| Summary | National Percentile | Rank vs Metro |
|---|---|---|
| Housing | 85th | Best |
| Demographics | 57th | Fair |
| Amenities | 44th | Good |
Multifamily Valuation
| Property Details | |
|---|---|
| Address | 3859 Sherbourne Dr, Oceanside, CA, 92056, US |
| Region / Metro | Oceanside |
| Year of Construction | 1975 |
| Units | 72 |
| Transaction Date | 2019-08-22 |
| Transaction Price | $66,250,000 |
| Buyer | RTH SUNTERRA LLC |
| Seller | OCEANSIDE OWNER LLC |
3859 Sherbourne Dr Oceanside Multifamily Investment
Neighborhood occupancy has remained tight, supporting leasing stability and rent collections, according to WDSuite’s CRE market data. This Oceanside inner-suburban location offers depth of renter demand relative to the metro, with room for value-add strategy at the asset level.
Located in the San Diego–Chula Vista–Carlsbad metro, the surrounding neighborhood is rated B and sits at rank 235 out of 621 metro neighborhoods. Occupancy in the neighborhood is strong (rank 122 of 621), placing it in the top quartile among San Diego metro neighborhoods and in the upper tier nationally, a positive backdrop for minimizing downtime between turns.
Daily-needs access is a relative strength: grocery presence and parks index high versus national peers (both above the 85th percentile), and restaurants are plentiful (around the 91st percentile). Cafes and pharmacies are less dense locally, which may modestly limit walkable convenience for some residents. School ratings average about mid-pack nationally, suggesting competitive—but not top-tier—education options.
Tenure patterns indicate a solid renter base: the share of housing units that are renter-occupied ranks in the upper national percentiles, implying depth of tenant demand and potential for steady leasing. Neighborhood home values sit in the low 90th percentile nationally, signaling a high-cost ownership market that can reinforce reliance on multifamily rentals and support pricing power, while the rent-to-income ratio trends lower than many U.S. neighborhoods—helpful for lease retention and collections management.
Within a 3-mile radius, demographics point to a growing renter pool: population and households have increased over the past five years, with additional household growth forecast alongside smaller average household sizes. Rising median and mean incomes in this radius expand the qualified tenant base and support rent levels, which have also trended upward. Together, these dynamics align with sustained demand and occupancy stability for well-managed assets.

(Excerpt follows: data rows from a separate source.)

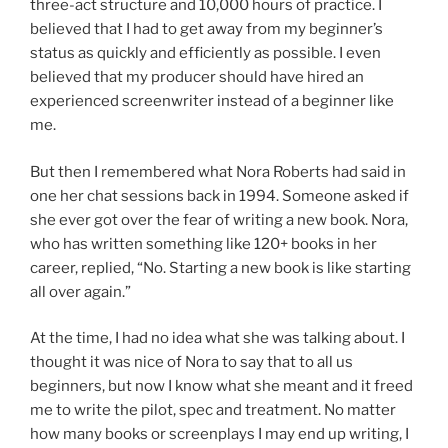
three-act structure and 10,000 hours of practice. I
believed that I had to get away from my beginner’s
status as quickly and efficiently as possible. I even
believed that my producer should have hired an
experienced screenwriter instead of a beginner like
me.
But then I remembered what Nora Roberts had said in
one her chat sessions back in 1994. Someone asked if
she ever got over the fear of writing a new book. Nora,
who has written something like 120+ books in her
career, replied, “No. Starting a new book is like starting
all over again.”
At the time, I had no idea what she was talking about. I
thought it was nice of Nora to say that to all us
beginners, but now I know what she meant and it freed
me to write the pilot, spec and treatment. No matter
how many books or screenplays I may end up writing, I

Safety trends are mixed in context. The neighborhood’s crime rank is 87 out of 621 metro neighborhoods, indicating it performs below the metro median on this measure, while its national safety positioning is roughly middle-of-the-pack. Property offense rates have shown notable year-over-year improvement (stronger than most neighborhoods nationwide), which is a constructive trend to monitor for long-term stability.

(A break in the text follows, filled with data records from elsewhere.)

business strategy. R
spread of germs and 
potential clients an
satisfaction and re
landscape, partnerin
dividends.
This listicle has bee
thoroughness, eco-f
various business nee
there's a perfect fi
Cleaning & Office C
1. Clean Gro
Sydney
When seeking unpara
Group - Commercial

Investors should evaluate property-level security, lighting, and resident experience as part of operational planning, and compare recent incident trends to nearby submarkets to gauge relative risk and mitigation needs.
Proximity to diversified employers supports renter demand and commute convenience, including biotech, energy, telecom, and food distribution offices noted below.
- Gilead Sciences — biotech (0.76 miles)
- Nrg Energy — energy services (5.04 miles)
- Qualcomm — telecom & wireless (21.42 miles) — HQ
- Celgene Corporation — biotech (22.02 miles)
- Sysco — food distribution (22.75 miles)
3859 Sherbourne Dr is a 72-unit asset in an inner-suburban Oceanside neighborhood where occupancy runs in the top quartile among San Diego metro neighborhoods, supporting stable tenancy and reduced downtime risk. Median home values are elevated relative to national norms, reinforcing renter reliance on multifamily housing and enabling measured pricing power when paired with a comparatively modest rent-to-income profile. Based on CRE market data from WDSuite, neighborhood NOI per unit sits in a higher national band, consistent with solid operating fundamentals for well-run properties.
Built in 1975—older than the neighborhood’s average vintage—this property presents classic value-add potential through interior upgrades, system modernization, and amenity refreshes to compete against newer stock. Within a 3-mile radius, rising incomes and expanding household counts point to a larger tenant base over time, which can support occupancy stability and rent growth for renovated units.
- Tight neighborhood occupancy supports leasing stability and limits downtime.
- High-cost ownership market reinforces multifamily demand and pricing power.
- 1975 vintage offers clear value-add and system upgrade opportunities versus newer stock.
- 3-mile income growth and household expansion expand the qualified renter pool.
- Risks: older asset capital planning, mixed local safety metrics, and uneven amenity depth (cafe/pharmacy) warrant proactive operations.